[[ DATASET RECORDS, beginning ]]

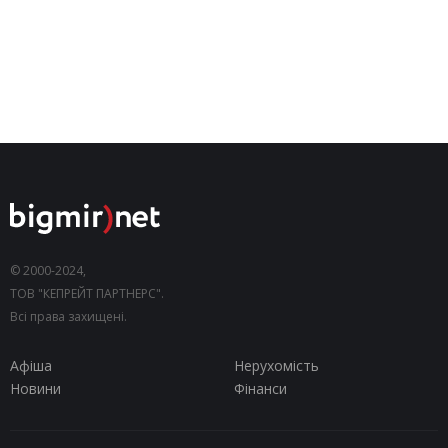
© 2000-2024,
ТОВ "КЕПРЕЙТ ПАРТНЕРС".
Всі права захищені.
Афіша
Нерухомість
Новини
Фінанси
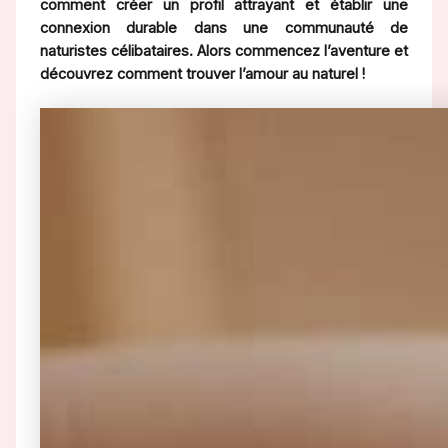
comment créer un profil attrayant et établir une
connexion durable dans une communauté de
naturistes célibataires. Alors commencez l’aventure et
découvrez comment trouver l’amour au naturel !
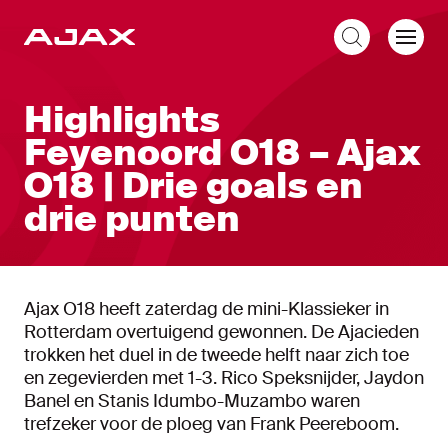
NL
Highlights
Feyenoord O18 – Ajax
O18 | Drie goals en
drie punten
Ajax O18 heeft zaterdag de mini-Klassieker in
Rotterdam overtuigend gewonnen. De Ajacieden
trokken het duel in de tweede helft naar zich toe
en zegevierden met 1-3. Rico Speksnijder, Jaydon
Banel en Stanis Idumbo-Muzambo waren
trefzeker voor de ploeg van Frank Peereboom.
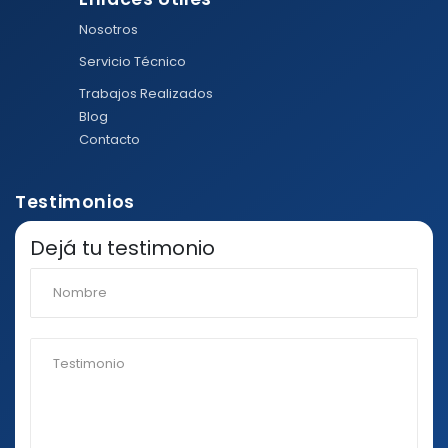
Nosotros
Servicio Técnico
Trabajos Realizados
Blog
Contacto
Testimonios
Dejá tu testimonio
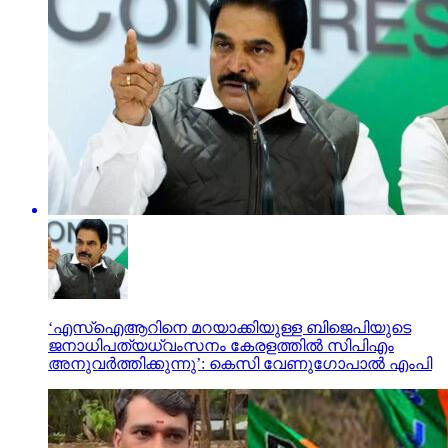
‘എസ്‌ഐആറിനെ മറയാക്കിയുള്ള ബിജെപിയുടെ
ജനാധിപത്യധ്വംസനം കേരളത്തില്‍ സിപിഎം
അനുവര്‍ത്തിക്കുന്നു’: കെസി വേണുഗോപാല്‍ എംപി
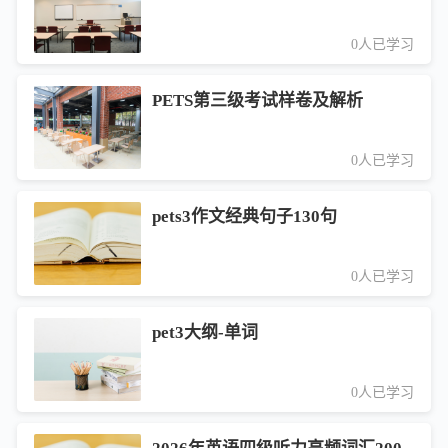
0人已学习
PETS第三级考试样卷及解析
0人已学习
pets3作文经典句子130句
0人已学习
pet3大纲-单词
0人已学习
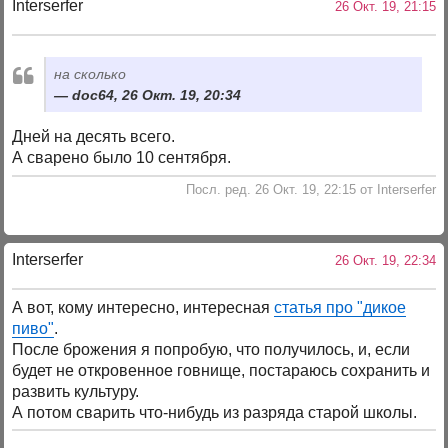
Interserfer
26 Окт. 19, 21:15
на сколько
doc64, 26 Окт. 19, 20:34
Дней на десять всего.
А сварено было 10 сентября.
Посл. ред. 26 Окт. 19, 22:15 от Interserfer
Interserfer
26 Окт. 19, 22:34
А вот, кому интересно, интересная
статья про "дикое
пиво"
.
После брожения я попробую, что получилось, и, если
будет не откровенное говнище, постараюсь сохранить и
развить культуру.
А потом сварить что-нибудь из разряда старой школы.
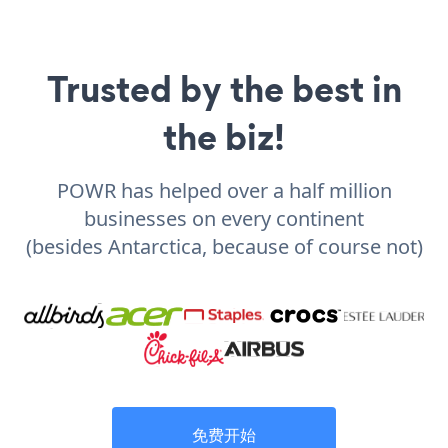
Trusted by the best in
the biz!
POWR has helped over a half million
businesses on every continent
(besides Antarctica, because of course not)
免费开始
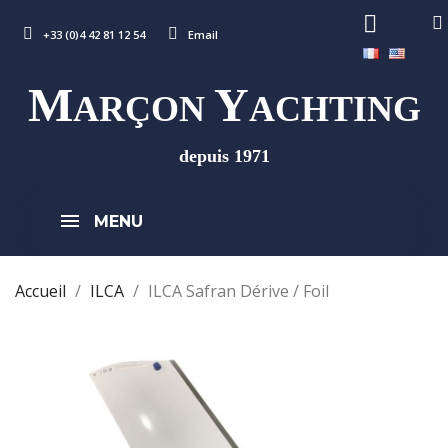
+33 (0)4 42 81 12 54
Email
M
Y
ARÇON
ACHTING
depuis 1971
MENU
Accueil
ILCA
ILCA Safran Dérive / Foil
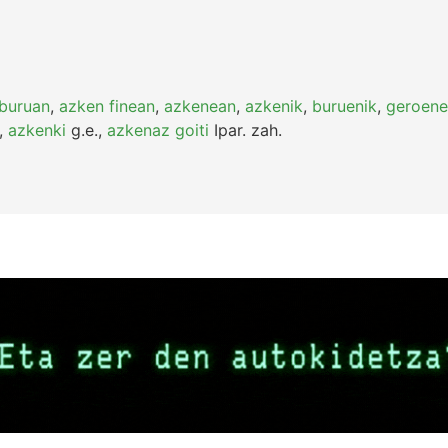
buruan
,
azken finean
,
azkenean
,
azkenik
,
buruenik
,
geroen
,
azkenki
g.e.
,
azkenaz goiti
Ipar.
zah.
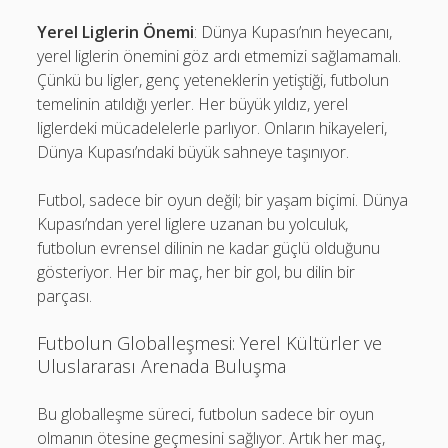
Yerel Liglerin Önemi
: Dünya Kupası’nın heyecanı,
yerel liglerin önemini göz ardı etmemizi sağlamamalı.
Çünkü bu ligler, genç yeteneklerin yetiştiği, futbolun
temelinin atıldığı yerler. Her büyük yıldız, yerel
liglerdeki mücadelelerle parlıyor. Onların hikayeleri,
Dünya Kupası’ndaki büyük sahneye taşınıyor.
Futbol, sadece bir oyun değil; bir yaşam biçimi. Dünya
Kupası’ndan yerel liglere uzanan bu yolculuk,
futbolun evrensel dilinin ne kadar güçlü olduğunu
gösteriyor. Her bir maç, her bir gol, bu dilin bir
parçası.
Futbolun Globalleşmesi: Yerel Kültürler ve
Uluslararası Arenada Buluşma
Bu globalleşme süreci, futbolun sadece bir oyun
olmanın ötesine geçmesini sağlıyor. Artık her maç,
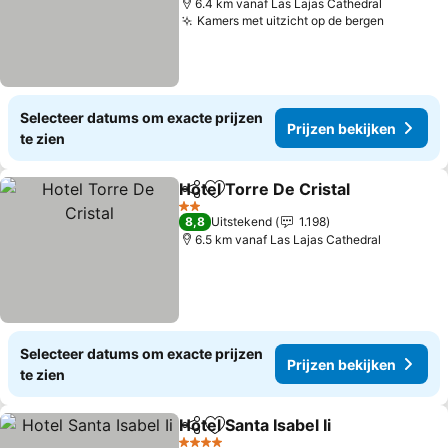
6.4 km vanaf Las Lajas Cathedral
Kamers met uitzicht op de bergen
Selecteer datums om exacte prijzen
Prijzen bekijken
te zien
Hotel Torre De Cristal
Delen
Toevoegen aan favorieten
2 Sterren
8,8
Uitstekend
1.198
6.5 km vanaf Las Lajas Cathedral
Selecteer datums om exacte prijzen
Prijzen bekijken
te zien
Hotel Santa Isabel Ii
Delen
Toevoegen aan favorieten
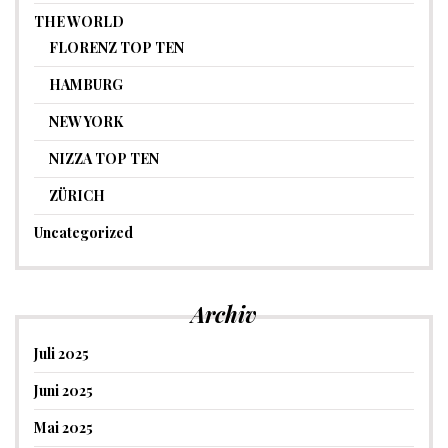
THE WORLD
FLORENZ TOP TEN
HAMBURG
NEW YORK
NIZZA TOP TEN
ZÜRICH
Uncategorized
Archiv
Juli 2025
Juni 2025
Mai 2025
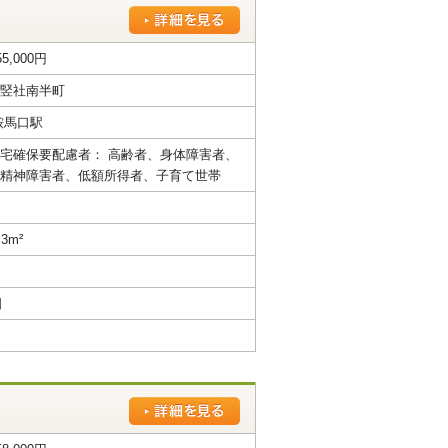
55,000円
竪社南半町
鞍馬口駅
宅確保要配慮者： 高齢者、身体障害者、
精神障害者、低額所得者、子育て世帯
.3m²
日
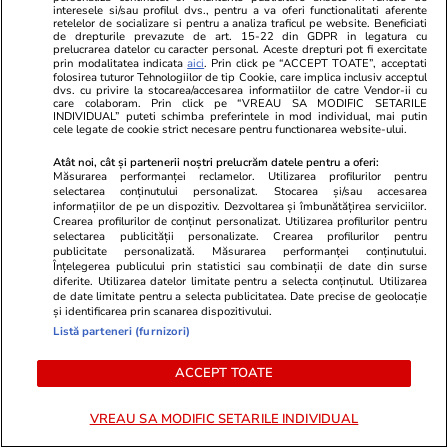
Dimineața a ajutat-o pe acea femeie să își
interesele si/sau profilul dvs., pentru a va oferi functionalitati aferente
retelelor de socializare si pentru a analiza traficul pe website. Beneficiati
așeze scaunele pe terasă pentru a-i răsplăti
de drepturile prevazute de art. 15-22 din GDPR in legatura cu
prelucrarea datelor cu caracter personal. Aceste drepturi pot fi exercitate
bunătatea, i-a mulțumit din suflet și a plecat
prin modalitatea indicata
aici
. Prin click pe “ACCEPT TOATE”, acceptati
folosirea tuturor Tehnologiilor de tip Cookie, care implica inclusiv acceptul
mai departe.
dvs. cu privire la stocarea/accesarea informatiilor de catre Vendor-ii cu
care colaboram. Prin click pe “VREAU SA MODIFIC SETARILE
INDIVIDUAL” puteti schimba preferintele in mod individual, mai putin
După această experiență, Denis a mai pedalat
cele legate de cookie strict necesare pentru functionarea website-ului.
undeva la 500 de kilometri până a ajuns în
Atât noi, cât și partenerii noștri prelucrăm datele pentru a oferi:
Măsurarea performanței reclamelor. Utilizarea profilurilor pentru
deșertul Sechura, care începe din zona Ica din
selectarea conținutului personalizat. Stocarea și/sau accesarea
Peru.
informațiilor de pe un dispozitiv. Dezvoltarea și îmbunătățirea serviciilor.
Crearea profilurilor de conținut personalizat. Utilizarea profilurilor pentru
selectarea publicității personalizate. Crearea profilurilor pentru
publicitate personalizată. Măsurarea performanței conținutului.
Înțelegerea publicului prin statistici sau combinații de date din surse
diferite. Utilizarea datelor limitate pentru a selecta conținutul. Utilizarea
de date limitate pentru a selecta publicitatea. Date precise de geolocație
și identificarea prin scanarea dispozitivului.
Listă parteneri (furnizori)
ACCEPT TOATE
VREAU SA MODIFIC SETARILE INDIVIDUAL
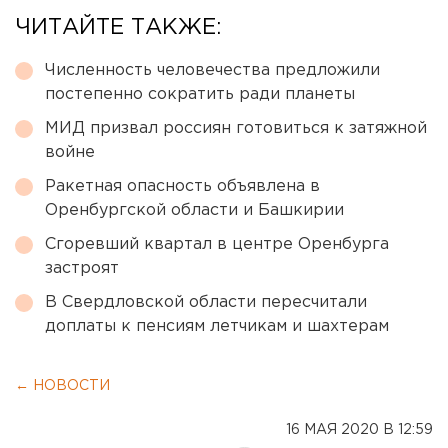
ЧИТАЙТЕ ТАКЖЕ:
Численность человечества предложили
постепенно сократить ради планеты
МИД призвал россиян готовиться к затяжной
войне
Ракетная опасность объявлена в
Оренбургской области и Башкирии
Сгоревший квартал в центре Оренбурга
застроят
В Свердловской области пересчитали
доплаты к пенсиям летчикам и шахтерам
← НОВОСТИ
16 МАЯ 2020 В 12:59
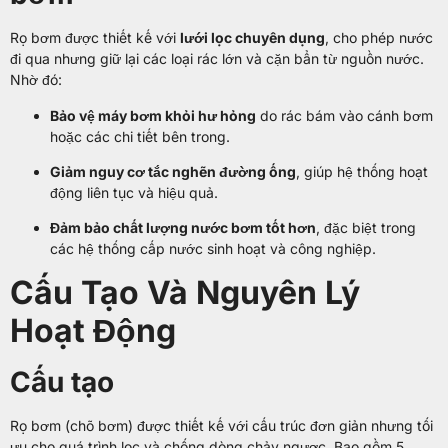
Rọ bơm được thiết kế với
lưới lọc chuyên dụng
, cho phép nước
đi qua nhưng giữ lại các loại rác lớn và cặn bẩn từ nguồn nước.
Nhờ đó:
Bảo vệ máy bơm khỏi hư hỏng
do rác bám vào cánh bơm
hoặc các chi tiết bên trong.
Giảm nguy cơ tắc nghẽn đường ống
, giúp hệ thống hoạt
động liên tục và hiệu quả.
Đảm bảo chất lượng nước bơm tốt hơn
, đặc biệt trong
các hệ thống cấp nước sinh hoạt và công nghiệp.
Cấu Tạo Và Nguyên Lý
Hoạt Động
Cấu tạo
Rọ bơm (chõ bơm) được thiết kế với cấu trúc đơn giản nhưng tối
ưu cho quá trình lọc và chống dòng chảy ngược. Bao gồm 5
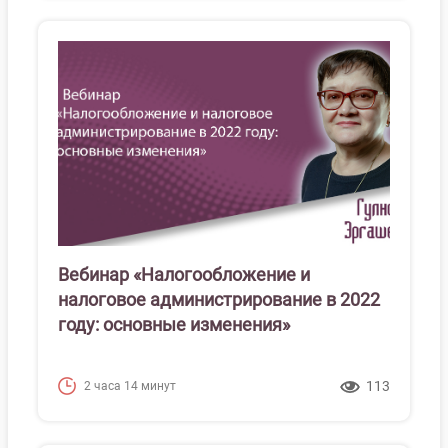
Вебинар «Налогообложение и
налоговое администрирование в 2022
году: основные изменения»
113
2 часа 14 минут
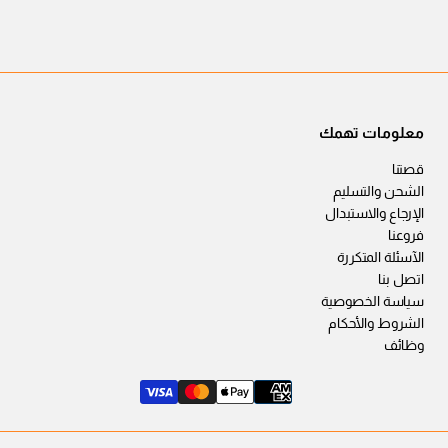
معلومات تهمك
قصتنا
الشحن والتسليم
الإرجاع والاستبدال
فروعنا
الآسئلة المتكررة
اتصل بنا
سياسة الخصوصية
الشروط والأحكام
وظائف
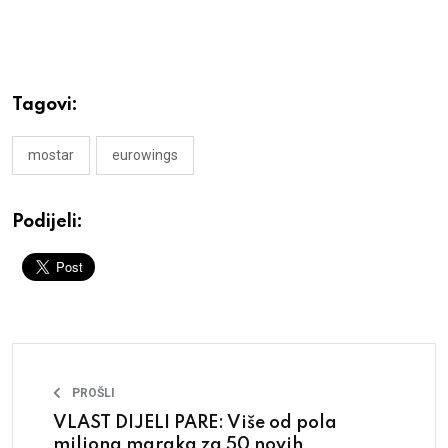
Tagovi:
mostar
eurowings
Podijeli:
PROŠLI
VLAST DIJELI PARE: Više od pola
miliona maraka za 50 novih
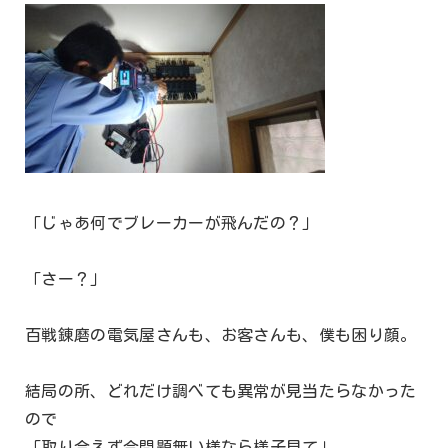
「じゃあ何でブレーカーが飛んだの？」
「さー？」
百戦錬磨の電気屋さんも、お客さんも、僕も困り顔。
結局の所、どれだけ調べても異常が見当たらなかった
ので
「取り合えず今問題無い様なら様子見て」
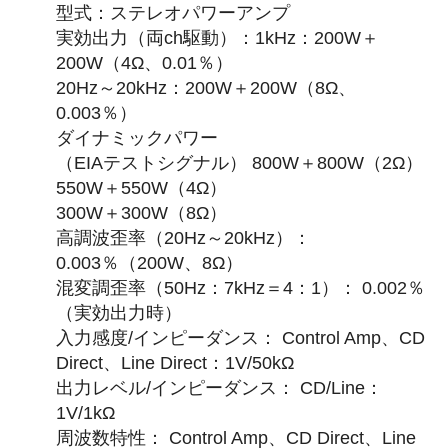
型式：ステレオパワーアンプ
実効出力（両ch駆動）：1kHz：200W＋
200W（4Ω、0.01％）
20Hz～20kHz：200W＋200W（8Ω、
0.003％）
ダイナミックパワー
（EIAテストシグナル） 800W＋800W（2Ω）
550W＋550W（4Ω）
300W＋300W（8Ω）
高調波歪率（20Hz～20kHz）：
0.003％（200W、8Ω）
混変調歪率（50Hz：7kHz＝4：1）： 0.002％
（実効出力時）
入力感度/インピーダンス： Control Amp、CD
Direct、Line Direct：1V/50kΩ
出力レベル/インピーダンス： CD/Line：
1V/1kΩ
周波数特性： Control Amp、CD Direct、Line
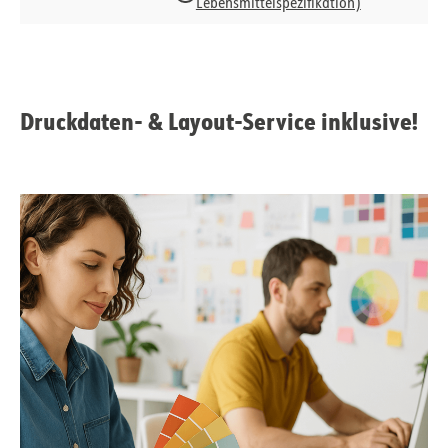
Lebensmittelspezifikation)
Druckdaten- & Layout-Service inklusive!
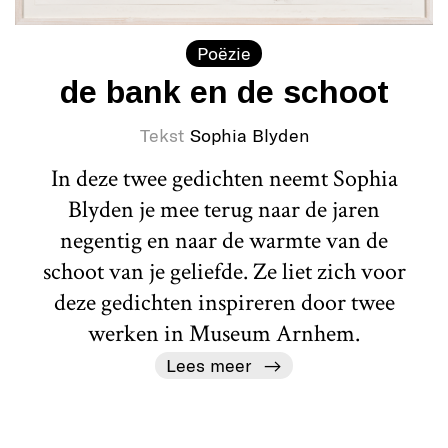
Poëzie
de bank en de schoot
Tekst
Sophia Blyden
In deze twee gedichten neemt Sophia
Blyden je mee terug naar de jaren
negentig en naar de warmte van de
schoot van je geliefde. Ze liet zich voor
deze gedichten inspireren door twee
werken in Museum Arnhem.
Lees meer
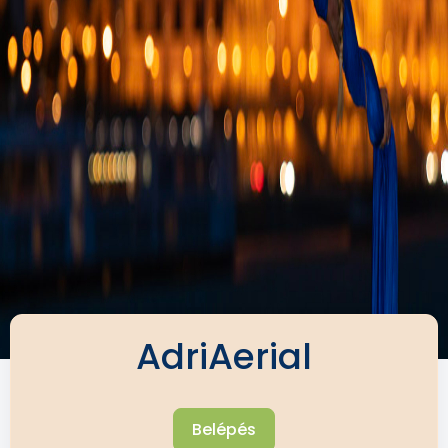
AdriAerial
Belépés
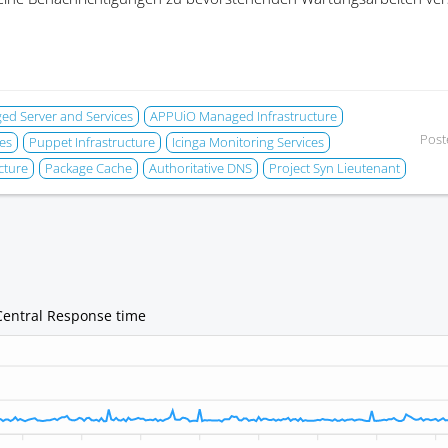
d Server and Services
APPUiO Managed Infrastructure
Post
es
Puppet Infrastructure
Icinga Monitoring Services
cture
Package Cache
Authoritative DNS
Project Syn Lieutenant
Central Response time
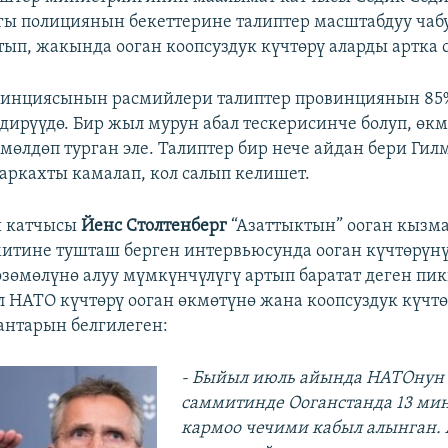
ы полициянын бекеттерине талиптер масштабдуу чаб
ып, жакында ооган коопсуздук күчтөрү аларды артка с
винциясынын расмийлери талиптер провинциянын 85
дирүүдө. Бир жыл мурун абал тескерисинче болуп, өк
мөлдөп турган эле. Талиптер бир нече айдан бери Ги
аркахты камалап, кол салып келишет.
 катчысы
Йенс Столтенберг
“Азаттыктын” ооган кызм
итине тушташ берген интервьюсунда ооган күчтөрүнү
зөмөлүнө алуу мүмкүнчүлүгү артып баратат деген пи
л НАТО күчтөрү ооган өкмөтүнө жана коопсуздук күчт
нтарын белгилеген:
- Быйыл июль айында НАТОнун
саммитинде Ооганстанда 13 миң
кармоо чечими кабыл алынган. 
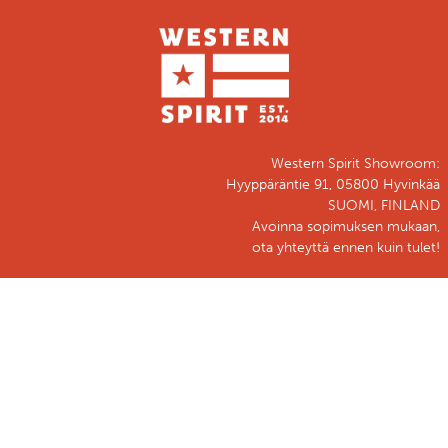
Western Spirit Showroom:
Hyyppäräntie 91, 05800 Hyvinkää
SUOMI, FINLAND
Avoinna sopimuksen mukaan,
ota yhteyttä ennen kuin tulet!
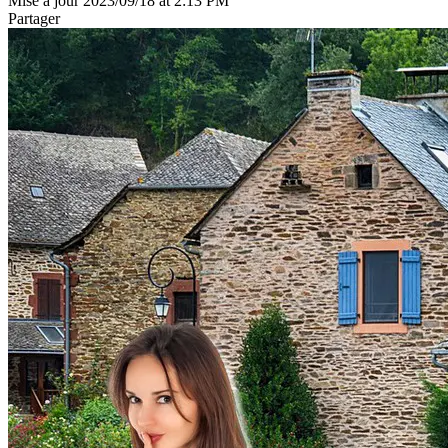
Mise à jour 2023/09/18 at 2:13 PM
Partager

[[ DATASET RECORDS, end ]]

_WHAT YOU NEED TO DO_
Please give the number of lines in the data where "naar" appears, without any other words.

_WRITTEN RESPONSE_
3